Ни Дарвин, ни Дженкин не приняли во внимание эксперименты Грегора Менделя, в ходе которых была доказана дискретность наследственного кода – передача признаков по наследству в отдельности. Впрочем, Дженкин мог вообще не знать о Менделе и его экспериментах. Дарвин-то читал труд Менделя, но значения ему не придавал.
В результате массовой и обоснованной (обоснованной, заметьте!) критики в конце XIX – начале XX века наступил кризис дарвиновского учения, который английский биолог Джулиан Хаксли метко окрестил затмением дарвинизма. Сам Дарвин тоже свою лепту в свой же кризис. Он внес в шестое издание «Происхождения видов» ряд изменений, противоречивших его прежним взглядам. Критики стало меньше, но и логики в учении тоже стало меньше.
Не отрицание, обратите внимание, а кризис! Речь шла не о смерти дарвинизма, а о затмении. Подавляющее большинство биологов принимало дарвиновскую концепцию эволюции, но мало было тех, кто считал естественный отбор ее главной движущей силой. Да, все живое развивается, но вот как оно развивается, этого никто точно объяснить не может…
Объяснить пытались с различных позиций.
Одни ученые воскресили ламаркизм, признав наследование приобретенных признаков. Все особи в популяции стремятся к одному и тому же одними и теми же путями, поскольку находятся в схожих условиях. Они массово, большинством особей, «упражняют» свои органы, приобретают в течение жизни полезные признаки и также массово передают их потомству. Никакого «болота» при таком положении дел существовать не может, поскольку полезные признаки появляются не у единиц, а у большинства.
Другие вооружились концепцией ортогенеза, согласно которой развитие всего живого идет по заранее предначертанному природой пути и от внешних условий не зависит.
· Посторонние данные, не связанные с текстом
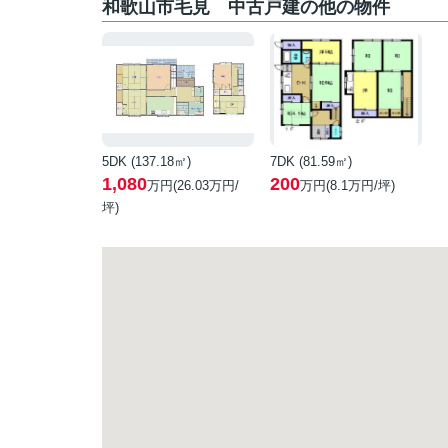
和歌山市毛見 中古戸建の他の物件
5DK (137.18㎡)
7DK (81.59㎡)
1,080
200
万円(
26.03
万円/
万円(
8.1
万円/坪)
坪)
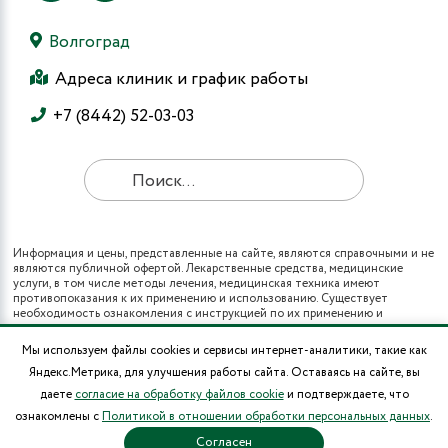
Волгоград
Адреса клиник и график работы
+7 (8442) 52-03-03
Информация и цены, представленные на сайте, являются справочными и не
являются публичной офертой. Лекарственные средства, медицинские
услуги, в том числе методы лечения, медицинская техника имеют
противопоказания к их применению и использованию. Существует
необходимость ознакомления с инструкцией по их применению и
получения консультации специалистов.
Все виды медицинских услуг вы также можете получить в рамках
Мы используем файлы cookies и сервисы интернет-аналитики, такие как
программы государственных гарантий бесплатного оказания гражданам
Яндекс.Метрика, для улучшения работы сайта. Оставаясь на сайте, вы
медицинской помощи и территориальных программ государственных
гарантий бесплатного оказания гражданам медицинской помощи (при
даете
согласие на обработку файлов cookie
и подтверждаете, что
наличии полиса ОМС в муниципальных поликлиниках города).
ознакомлены с
Политикой в отношении обработки персональных данных
.
* Цены на операции носят информационный характер и могут изменяться в
зависимости от сложности и использования расходных материалов.
Согласен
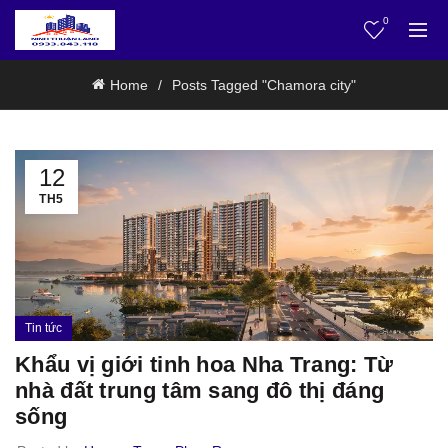
0
Home
Posts Tagged "Chamora city"
12
TH5
Tin tức
Khẩu vị giới tinh hoa Nha Trang: Từ
nhà đất trung tâm sang đô thị đáng
sống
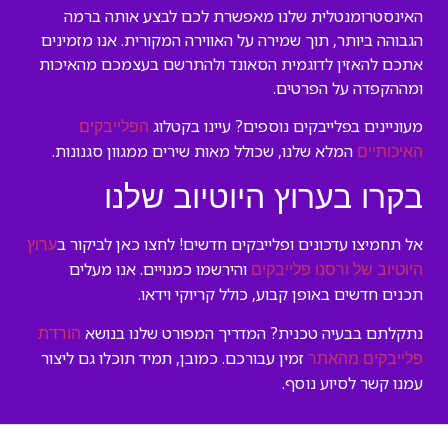
האינסטרומנטלית שלנו מאפשרת לכם לבצע אותה ברמה
הגבוהה ביותר, תוך שמירה על האווירה המקורית. אנו מזמינים
אתכם להאזין לדוגמית הסאונד ולהתרשם בעצמכם מהאיכות
ומההקפדה על הפרטים.
מעוניינים בפלייבקים נוספים? עיינו בקטלוג
הפלייבקים
המלא שלנו, שכולל מאות שירים ממגוון סגנונות.
האיכותיים
בקרו בערוץ היוטיוב שלנו
אל תחמיצו עדכונים ופלייבקים חדשים! לחצו כאן לביקור ב
ערוץ
והירשמו כמנויים. אנו מעלים
היוטיוב של ורסנו פלייבקים
תכנים חדשים באופן קבוע, כולל קריוקי וידאו.
נתקלתם בבעיה טכנית? המדריך המפורט שלנו בנושא
הורדת
זמין עבורכם. כמובן, תמיד תוכלו גם ליצור
פלייבקים מהאתר
עמנו קשר לסיוע נוסף.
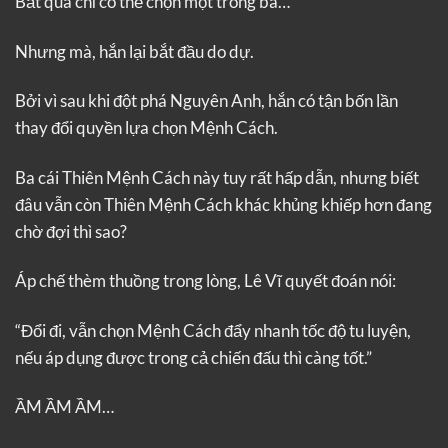
Bất quá chỉ có thể chọn một trong ba…
Nhưng mà, hắn lại bắt đầu do dự.
Bởi vì sau khi đột phá Nguyên Anh, hắn có tận bốn lần
thay đổi quyền lựa chọn Mệnh Cách.
Ba cái Thiên Mệnh Cách này tuy rất hấp dẫn, nhưng biết
đâu vẫn còn Thiên Mệnh Cách khác khủng khiếp hơn đang
chờ đợi thì sao?
Áp chế thèm thuồng trong lòng, Lê Vĩ quyết đoán nói:
“Đổi đi, vẫn chọn Mệnh Cách đẩy nhanh tốc độ tu luyện,
nếu áp dụng được trong cả chiến đấu thì càng tốt.”
ẦM ẦM ẦM…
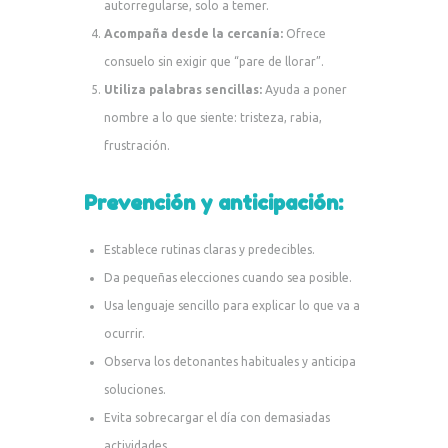
autorregularse, solo a temer.
Acompaña desde la cercanía:
Ofrece
consuelo sin exigir que “pare de llorar”.
Utiliza palabras sencillas:
Ayuda a poner
nombre a lo que siente: tristeza, rabia,
frustración.
Prevención y anticipación:
Establece rutinas claras y predecibles.
Da pequeñas elecciones cuando sea posible.
Usa lenguaje sencillo para explicar lo que va a
ocurrir.
Observa los detonantes habituales y anticipa
soluciones.
Evita sobrecargar el día con demasiadas
actividades.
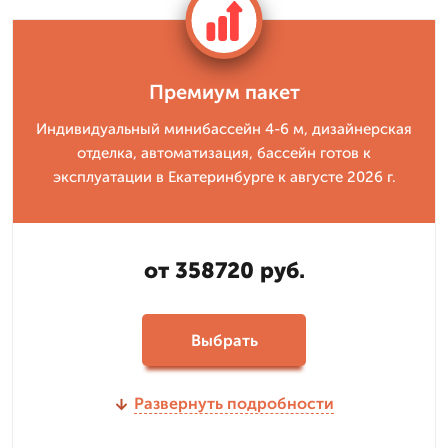
Премиум пакет
Индивидуальный минибассейн 4-6 м, дизайнерская
отделка, автоматизация, бассейн готов к
эксплуатации в Екатеринбурге к августе 2026 г.
от 358720 руб.
Выбрать
Развернуть подробности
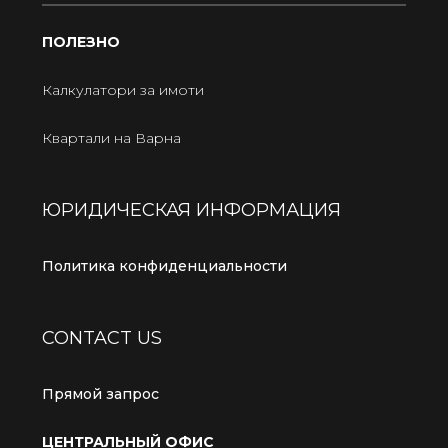
ПОЛЕЗНО
Калкулатори за имоти
Квартали на Варна
ЮРИДИЧЕСКАЯ ИНФОРМАЦИЯ
Политика конфиденциальности
CONTACT US
Прямой запрос
ЦЕНТРАЛЬНЫЙ ОФИС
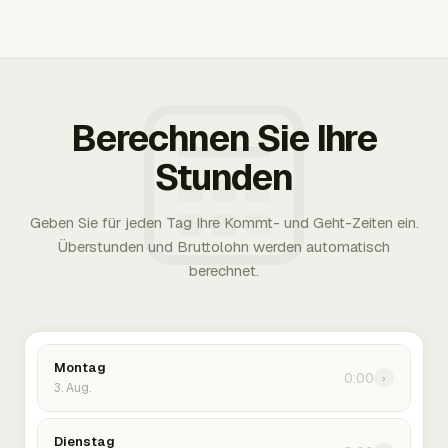
Berechnen Sie Ihre
Stunden
Geben Sie für jeden Tag Ihre Kommt- und Geht-Zeiten ein.
Überstunden und Bruttolohn werden automatisch
berechnet.
Montag
0:00
›
3. Aug.
Dienstag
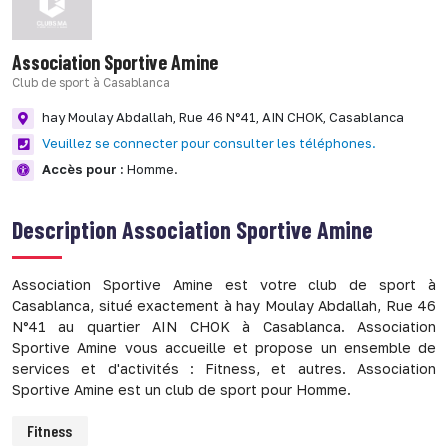
Association Sportive Amine
Club de sport à Casablanca
hay Moulay Abdallah, Rue 46 N°41,
AIN CHOK,
Casablanca
Veuillez se connecter pour consulter les téléphones.
Accès pour :
Homme.
Description
Association Sportive Amine
Association Sportive Amine est votre club de sport à
Casablanca, situé exactement à hay Moulay Abdallah, Rue 46
N°41 au quartier AIN CHOK à Casablanca. Association
Sportive Amine vous accueille et propose un ensemble de
services et d'activités : Fitness, et autres. Association
Sportive Amine est un club de sport pour Homme.
Fitness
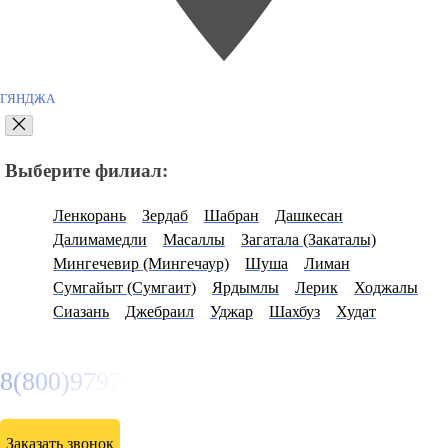
ГЯНДЖА
Выберите филиал:
Ленкорань
Зердаб
Шабран
Дашкесан
Далимамедли
Масаллы
Загатала (Закаталы)
Мингечевир (Мингечаур)
Шуша
Лиман
Сумгайыт (Сумгаит)
Ярдымлы
Лерик
Ходжалы
Сиазань
Джебраил
Уджар
Шахбуз
Худат
8(800)9797043
Заказать звонок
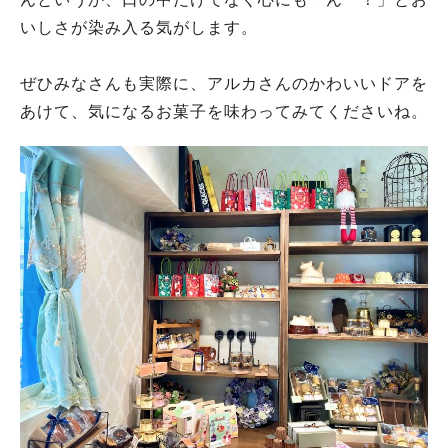
いしさが染み入る気がします。
ぜひみなさんも実際に、アルカさんのかわいいドアを
あけて、気になるお菓子を味わってみてくださいね。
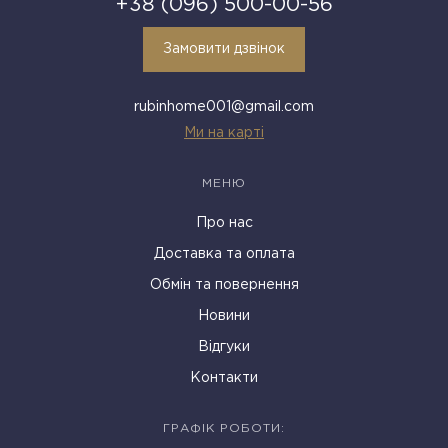
+38 (096) 500-00-56
Замовити дзвінок
rubinhome001@gmail.com
Ми на карті
МЕНЮ
Про нас
Доставка та оплата
Обмін та повернення
Новини
Відгуки
Контакти
ГРАФІК РОБОТИ:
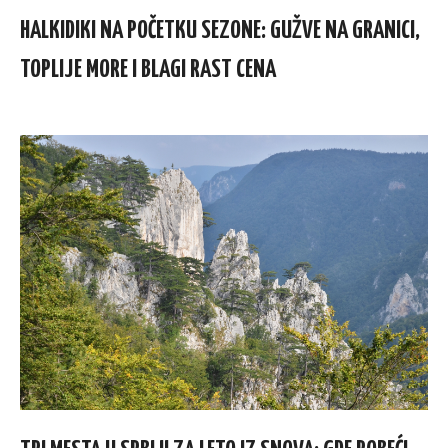
HALKIDIKI NA POČETKU SEZONE: GUŽVE NA GRANICI,
TOPLIJE MORE I BLAGI RAST CENA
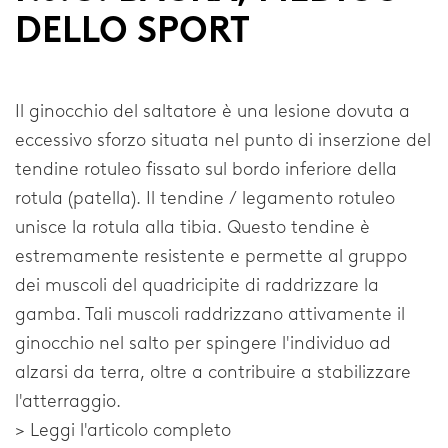
DELLO SPORT
Il ginocchio del saltatore è una lesione dovuta a
eccessivo sforzo situata nel punto di inserzione del
tendine rotuleo fissato sul bordo inferiore della
rotula (patella). Il tendine / legamento rotuleo
unisce la rotula alla tibia. Questo tendine è
estremamente resistente e permette al gruppo
dei muscoli del quadricipite di raddrizzare la
gamba. Tali muscoli raddrizzano attivamente il
ginocchio nel salto per spingere l'individuo ad
alzarsi da terra, oltre a contribuire a stabilizzare
l'atterraggio.
> Leggi l'articolo completo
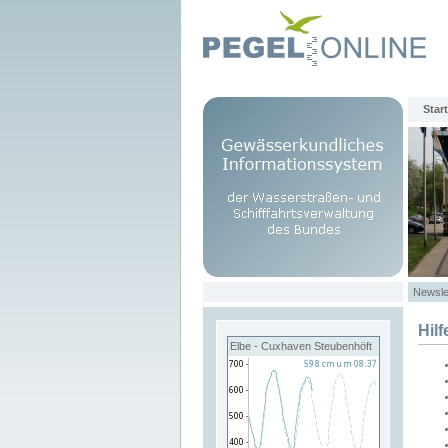
Start
Newsle
Hilf
Elbe - Cuxhaven Steubenhöft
Живые организмы не приспосабливаются к среде обитания, а делают то, что велит им природа. Во всем существует порядок. И точка!
Кстати говоря, «поправки», внесенные Дарвином в его учение под влиянием критиков, представляли собой смесь ламаркизма с ортогенетизмом.
Третьи, например как уже упоминавшиеся Сергей Коржинский и Хуго де Фриз, были сторонниками не полной предопределенности развития всего живого, а его абсолютной случайности. Мутации происходят случайно. Никакого порядка не существует, развитием управляет Хаос, то есть – никто им не управляет и не может управлять.
Синтетическая теория эволюции, устранившая все «необъяснимые» противоречия дарвиновского учения и вернувшая эволюцию на рельсы естественного отбора, образовалась в результате слияния классического дарвинизма с популяционной генетикой, сформировавшейся в начале ХХ века.
Образно говоря, популяционная генетика подвела научный фундамент под эволюционное учение Дарвина и восстановила в правах естественный отбор, вернув ему высокое звание движущего механизма эволюции.
Кстати, обратите внимание вот на такой эволюционный «парадокс» – естественный отбор идет по фенотипам, но отбираются в результате его генотипы. Такие вот дела.